BEGIN

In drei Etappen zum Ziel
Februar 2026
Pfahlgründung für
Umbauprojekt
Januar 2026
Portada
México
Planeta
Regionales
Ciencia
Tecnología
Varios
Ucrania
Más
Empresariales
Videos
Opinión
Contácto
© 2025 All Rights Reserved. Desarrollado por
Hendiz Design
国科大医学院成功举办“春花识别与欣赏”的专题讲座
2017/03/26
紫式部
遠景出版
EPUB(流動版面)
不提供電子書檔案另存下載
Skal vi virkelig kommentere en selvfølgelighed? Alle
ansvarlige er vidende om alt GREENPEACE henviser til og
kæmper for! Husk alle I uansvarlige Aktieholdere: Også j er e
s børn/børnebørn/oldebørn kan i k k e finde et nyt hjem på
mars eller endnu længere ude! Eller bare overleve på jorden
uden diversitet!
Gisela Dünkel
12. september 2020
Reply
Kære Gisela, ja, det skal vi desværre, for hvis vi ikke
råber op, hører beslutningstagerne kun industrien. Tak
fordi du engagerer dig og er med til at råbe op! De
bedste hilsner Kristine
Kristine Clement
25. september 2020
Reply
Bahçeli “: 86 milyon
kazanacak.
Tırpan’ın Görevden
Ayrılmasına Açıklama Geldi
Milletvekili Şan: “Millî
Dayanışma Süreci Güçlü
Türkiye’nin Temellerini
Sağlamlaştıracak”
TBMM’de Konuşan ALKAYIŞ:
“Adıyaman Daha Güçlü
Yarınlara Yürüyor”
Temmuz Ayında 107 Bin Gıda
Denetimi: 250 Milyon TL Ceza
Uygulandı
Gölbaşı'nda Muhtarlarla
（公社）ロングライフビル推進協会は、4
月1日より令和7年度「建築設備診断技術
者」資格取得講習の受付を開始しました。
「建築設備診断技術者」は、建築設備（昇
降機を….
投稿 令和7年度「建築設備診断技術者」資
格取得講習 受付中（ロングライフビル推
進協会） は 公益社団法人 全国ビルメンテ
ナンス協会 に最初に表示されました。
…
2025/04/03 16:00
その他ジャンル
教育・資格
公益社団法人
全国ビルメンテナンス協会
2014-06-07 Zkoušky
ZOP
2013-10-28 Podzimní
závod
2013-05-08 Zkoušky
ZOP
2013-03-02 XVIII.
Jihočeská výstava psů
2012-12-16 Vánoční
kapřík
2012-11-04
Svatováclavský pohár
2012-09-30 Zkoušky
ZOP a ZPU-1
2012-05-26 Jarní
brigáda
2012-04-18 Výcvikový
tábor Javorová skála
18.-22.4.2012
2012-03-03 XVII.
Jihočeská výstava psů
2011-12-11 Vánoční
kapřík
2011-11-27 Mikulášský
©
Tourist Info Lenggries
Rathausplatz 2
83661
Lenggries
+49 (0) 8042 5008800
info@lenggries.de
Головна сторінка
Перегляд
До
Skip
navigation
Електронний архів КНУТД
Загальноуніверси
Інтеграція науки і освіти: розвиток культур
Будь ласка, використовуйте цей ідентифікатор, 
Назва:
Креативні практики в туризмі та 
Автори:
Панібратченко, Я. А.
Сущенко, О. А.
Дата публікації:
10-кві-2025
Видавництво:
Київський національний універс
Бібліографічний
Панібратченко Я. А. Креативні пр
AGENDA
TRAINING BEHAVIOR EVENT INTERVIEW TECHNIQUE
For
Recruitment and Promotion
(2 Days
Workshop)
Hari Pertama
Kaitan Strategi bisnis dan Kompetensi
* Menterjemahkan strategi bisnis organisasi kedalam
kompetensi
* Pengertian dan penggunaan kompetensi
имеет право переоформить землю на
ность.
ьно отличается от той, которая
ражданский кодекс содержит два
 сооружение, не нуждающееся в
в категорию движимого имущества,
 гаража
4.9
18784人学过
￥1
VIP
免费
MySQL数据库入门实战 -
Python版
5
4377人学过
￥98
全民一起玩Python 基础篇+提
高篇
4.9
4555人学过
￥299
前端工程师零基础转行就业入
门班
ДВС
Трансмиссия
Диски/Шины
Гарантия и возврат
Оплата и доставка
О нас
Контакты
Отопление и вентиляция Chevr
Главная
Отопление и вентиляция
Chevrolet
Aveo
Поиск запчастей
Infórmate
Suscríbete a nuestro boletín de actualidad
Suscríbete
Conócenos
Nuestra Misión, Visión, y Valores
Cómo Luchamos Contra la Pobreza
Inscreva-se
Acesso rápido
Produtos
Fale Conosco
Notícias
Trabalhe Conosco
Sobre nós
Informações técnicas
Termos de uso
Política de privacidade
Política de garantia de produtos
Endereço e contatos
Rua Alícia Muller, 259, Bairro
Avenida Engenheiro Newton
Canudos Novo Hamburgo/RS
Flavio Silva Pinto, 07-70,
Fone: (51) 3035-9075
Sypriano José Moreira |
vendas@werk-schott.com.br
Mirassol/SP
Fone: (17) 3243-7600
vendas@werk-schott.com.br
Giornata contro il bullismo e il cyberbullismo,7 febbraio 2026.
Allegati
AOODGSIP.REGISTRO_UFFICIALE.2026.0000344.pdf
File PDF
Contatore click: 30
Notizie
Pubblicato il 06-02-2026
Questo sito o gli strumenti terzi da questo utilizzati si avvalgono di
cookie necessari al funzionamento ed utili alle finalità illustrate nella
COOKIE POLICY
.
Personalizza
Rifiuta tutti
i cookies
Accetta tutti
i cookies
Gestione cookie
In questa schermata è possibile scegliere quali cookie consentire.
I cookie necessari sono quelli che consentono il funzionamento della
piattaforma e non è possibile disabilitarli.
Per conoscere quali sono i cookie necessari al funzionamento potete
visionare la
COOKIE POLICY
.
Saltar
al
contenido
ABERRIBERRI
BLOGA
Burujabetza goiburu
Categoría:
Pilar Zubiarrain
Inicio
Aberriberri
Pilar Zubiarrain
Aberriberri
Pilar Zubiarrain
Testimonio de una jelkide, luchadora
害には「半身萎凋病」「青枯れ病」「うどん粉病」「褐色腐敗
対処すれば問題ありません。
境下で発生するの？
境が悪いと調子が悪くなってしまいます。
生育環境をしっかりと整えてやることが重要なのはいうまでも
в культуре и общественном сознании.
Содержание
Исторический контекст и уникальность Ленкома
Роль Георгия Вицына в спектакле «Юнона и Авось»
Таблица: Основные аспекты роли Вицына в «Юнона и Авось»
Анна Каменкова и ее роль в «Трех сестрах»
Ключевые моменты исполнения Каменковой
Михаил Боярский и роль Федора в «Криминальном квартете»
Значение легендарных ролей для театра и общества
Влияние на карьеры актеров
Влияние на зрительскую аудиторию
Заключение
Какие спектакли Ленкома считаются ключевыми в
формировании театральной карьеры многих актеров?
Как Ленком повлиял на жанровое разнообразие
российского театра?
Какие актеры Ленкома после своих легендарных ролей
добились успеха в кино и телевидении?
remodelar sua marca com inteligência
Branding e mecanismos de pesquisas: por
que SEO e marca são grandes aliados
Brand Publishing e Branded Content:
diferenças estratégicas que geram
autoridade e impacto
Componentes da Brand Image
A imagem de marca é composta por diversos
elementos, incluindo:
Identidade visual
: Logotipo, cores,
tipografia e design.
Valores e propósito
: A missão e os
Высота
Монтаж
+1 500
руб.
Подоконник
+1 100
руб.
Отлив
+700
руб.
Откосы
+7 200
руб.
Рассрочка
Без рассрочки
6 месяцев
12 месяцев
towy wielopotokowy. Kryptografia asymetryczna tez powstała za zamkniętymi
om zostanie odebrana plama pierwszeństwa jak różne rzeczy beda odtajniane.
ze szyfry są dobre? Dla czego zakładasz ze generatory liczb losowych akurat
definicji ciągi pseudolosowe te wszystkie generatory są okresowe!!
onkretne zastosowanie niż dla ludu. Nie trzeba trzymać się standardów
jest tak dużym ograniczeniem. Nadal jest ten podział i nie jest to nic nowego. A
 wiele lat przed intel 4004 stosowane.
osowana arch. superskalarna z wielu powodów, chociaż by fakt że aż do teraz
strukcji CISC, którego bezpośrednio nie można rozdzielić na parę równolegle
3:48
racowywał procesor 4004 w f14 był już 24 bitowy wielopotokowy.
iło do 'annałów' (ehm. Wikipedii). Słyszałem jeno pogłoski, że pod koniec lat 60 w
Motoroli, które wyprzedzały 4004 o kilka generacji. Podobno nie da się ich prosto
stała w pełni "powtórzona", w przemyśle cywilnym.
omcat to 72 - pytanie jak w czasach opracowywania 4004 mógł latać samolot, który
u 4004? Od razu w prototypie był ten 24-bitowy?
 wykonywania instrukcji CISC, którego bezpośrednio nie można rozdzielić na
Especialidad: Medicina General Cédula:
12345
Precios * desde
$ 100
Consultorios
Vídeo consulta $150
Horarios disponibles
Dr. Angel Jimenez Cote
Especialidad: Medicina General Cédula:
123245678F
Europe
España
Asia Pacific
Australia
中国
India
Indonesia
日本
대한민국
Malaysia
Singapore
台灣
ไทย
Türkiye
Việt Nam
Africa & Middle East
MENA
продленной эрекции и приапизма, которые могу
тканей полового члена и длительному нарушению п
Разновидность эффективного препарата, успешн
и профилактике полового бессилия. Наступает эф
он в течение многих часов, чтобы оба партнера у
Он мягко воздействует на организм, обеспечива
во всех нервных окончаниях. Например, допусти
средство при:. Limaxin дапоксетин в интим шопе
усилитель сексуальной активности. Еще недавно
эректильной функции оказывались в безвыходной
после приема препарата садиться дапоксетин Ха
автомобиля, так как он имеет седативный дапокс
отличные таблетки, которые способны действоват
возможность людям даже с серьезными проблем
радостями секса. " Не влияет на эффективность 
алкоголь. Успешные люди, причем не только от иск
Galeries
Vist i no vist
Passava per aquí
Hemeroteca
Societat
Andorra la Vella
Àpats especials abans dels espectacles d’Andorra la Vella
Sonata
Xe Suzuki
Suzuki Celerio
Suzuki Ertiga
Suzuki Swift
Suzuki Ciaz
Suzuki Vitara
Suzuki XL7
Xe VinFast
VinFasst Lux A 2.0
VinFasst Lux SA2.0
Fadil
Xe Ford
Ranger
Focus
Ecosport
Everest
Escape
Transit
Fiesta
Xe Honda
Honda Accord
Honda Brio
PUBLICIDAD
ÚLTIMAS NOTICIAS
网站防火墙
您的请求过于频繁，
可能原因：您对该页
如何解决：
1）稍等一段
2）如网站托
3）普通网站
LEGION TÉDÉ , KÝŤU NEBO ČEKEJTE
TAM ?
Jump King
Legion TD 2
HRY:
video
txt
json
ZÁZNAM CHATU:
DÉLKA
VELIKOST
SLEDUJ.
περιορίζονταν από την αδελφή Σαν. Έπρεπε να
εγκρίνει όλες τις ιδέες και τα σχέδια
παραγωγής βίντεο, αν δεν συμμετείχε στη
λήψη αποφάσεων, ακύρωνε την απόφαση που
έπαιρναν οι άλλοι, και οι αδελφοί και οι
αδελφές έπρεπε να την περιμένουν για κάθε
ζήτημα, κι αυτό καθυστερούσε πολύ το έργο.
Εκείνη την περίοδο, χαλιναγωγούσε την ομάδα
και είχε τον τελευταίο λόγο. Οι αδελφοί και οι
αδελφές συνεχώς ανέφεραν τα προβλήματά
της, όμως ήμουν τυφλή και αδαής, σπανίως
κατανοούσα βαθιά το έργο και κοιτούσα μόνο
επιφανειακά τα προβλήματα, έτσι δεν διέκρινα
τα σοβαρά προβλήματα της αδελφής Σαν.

END

Every line of the listing that includes the word "wielopotokowy" must be copied.

towy wielopotokowy. Kryptografia asymetryczna tez powstała za zamkniętymi
racowywał procesor 4004 w f14 był już 24 bitowy wielopotokowy.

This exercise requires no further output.